Whiffs of Spring | Arts and Culture | Style Weekly

One windy, chilly day at the Woodlake Swim and Racquet club in Midlothian, about two dozen or so people rotate in and out of four courts that are marked by lines for 20 by 44 feet. The net is 34 inches high.

The players hit a large wiffle ball with paddles. The game, a combination of tennis, badminton and Ping-Pong, is fast-paced with lots of hot net play and ground strokes that either lob over opponents’ heads or try to bunch them up to miss the shot.

It’s my first time playing pickleball and I find it fun, but strange. I’m an avid tennis player and the wiffle ball doesn’t bounce as much. One plays in much tighter corners. Also the wind doesn’t help.

“Keep going, keep going. You’re doing well,” says Dave Hawkins who helps organize play three mornings a week. He’s very encouraging and the other players are friendly and forgiving.

According to national media outlets such as CNN, pickleball is sweeping the nation as a relatively new sport.

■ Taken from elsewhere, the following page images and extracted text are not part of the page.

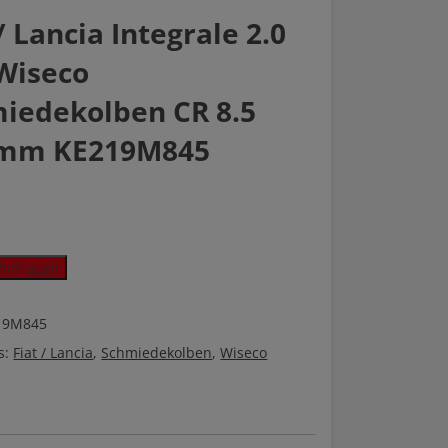
/ Lancia Integrale 2.0
Wiseco
iedekolben CR 8.5
5mm KE219M845
Anfragen
19M845
s:
Fiat / Lancia
,
Schmiedekolben
,
Wiseco
kolben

“In 2021, we had 4.8 million players and over the last two years it has grown 39.3 percent,” says Laura Gainor, marketing consultant for the USA Pickleball Association, based in Arizona.

Chesterfield has a league with 1,700 members, according Diana Garland, one of 2,000 volunteer USA Pickleball ambassadors who push the sport and organize matches and clubs. The Chesterfield group includes players from other areas. Garland says that Richmond has more than 950 players and Pouncey Tract in Henrico’s West End has about 450 people.

click to enlarge

  • Scott Elmquist
  • Pickleball proponents Diana Garland and Linda Scott stand in front of the Forest Hill Park courts.

While Richmond is behind Chesterfield County in transforming tennis courts to pickleball, it has stepped up its efforts at more than a dozen city parks. Tennis courts at Byrd Park and Battery Park are considered off limits because they are the city’s premiere tennis courts, Garland says.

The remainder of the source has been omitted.